10 out of 19 seats in the Iowa State Senate 10 seats needed for a majority
|  | Majority party | Minority party |
| Party | Democratic | Whig |
| Last election | 11 | 8 |
| Seats after | 11 | 8 |
| Seat change | Steady | Steady |
| President of the Iowa Senate before election Thomas Baker & Thomas Hughes Democratic | Elected President of the Iowa Senate John Jackson Selman Democratic |

= 1848 Iowa Senate election =

In the 1848 Iowa State Senate elections, Iowa voters elected state senators to serve in the second Iowa General Assembly. Elections were held for 10 of the state senate's 19 seats. (Note: At the time, the Iowa Senate had several multi-member districts.) State senators serve four-year terms in the Iowa State Senate.

The general election took place in 1848.

Following the previous election in 1846, Democrats had control of the Iowa Senate with 11 seats to Whigs' eight seats.

To claim control of the chamber from Democrats, the Whigs needed to net two Senate seats.

Democrats maintained control of the Iowa State Senate following the 1848 general election with the balance of power remaining unchanged with Democrats holding 11 seats and Whigs having eight seats.

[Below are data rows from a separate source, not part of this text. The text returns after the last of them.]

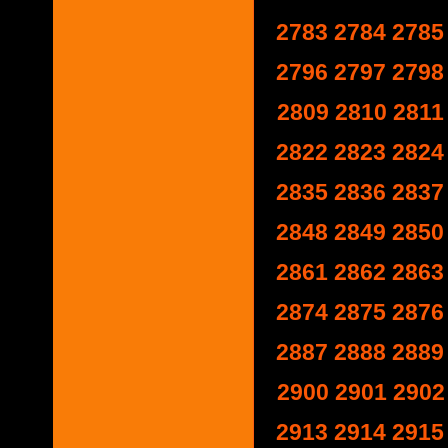
2783
2784
2785
2796
2797
2798
2809
2810
2811
2822
2823
2824
2835
2836
2837
2848
2849
2850
2861
2862
2863
2874
2875
2876
2887
2888
2889
2900
2901
2902
2913
2914
2915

Democratic Senator John Jackson Selman was chosen as the President of the Iowa Senate for the second General Assembly.

== Summary of Results ==
- Note: The holdover Senators not up for re-election are unlisted on this table.

| Senate District | Incumbent | Party |  | Elected Senator | Party |  | Outcome |
| 1st | Jacob Huner |  | Dem | Thomas Stevenson Espy |  | Dem | Dem Hold |
| 2nd | John McCormick Whitaker |  | Dem | George Grover Wright |  | Whig | Whig Gain |
| 3rd | John Jackson Selman |  | Dem | John Jackson Selman |  | Dem | Dem Hold |
| 4th | James Davis |  | Whig | Barney Royston |  | Dem | Dem Gain |
| 5th | Thomas Baker |  | Dem | Phineas M. Casady |  | Dem | Dem Hold |
| 6th | Samuel Fullenwider |  | Whig | Alfred S. Fear |  | Dem | Dem Gain |
| 8th | Robert Brown |  | Dem | John Howell |  | Dem | Dem Hold |
| John Howell |  | Dem |
| 11th | Thomas Hughes |  | Dem | Freeman Alger |  | Dem | Dem Hold |
| 13th | Samuel Augustus Bissell |  | Dem | John Parsons Cook |  | Whig | Whig Gain |
| 15th | Thomas Hart Benton |  | Dem | John G. Shields |  | Dem | Dem Hold |

Source:

==Detailed Results==
- NOTE: The Iowa General Assembly does not provide detailed vote totals for Iowa State Senate elections in 1848.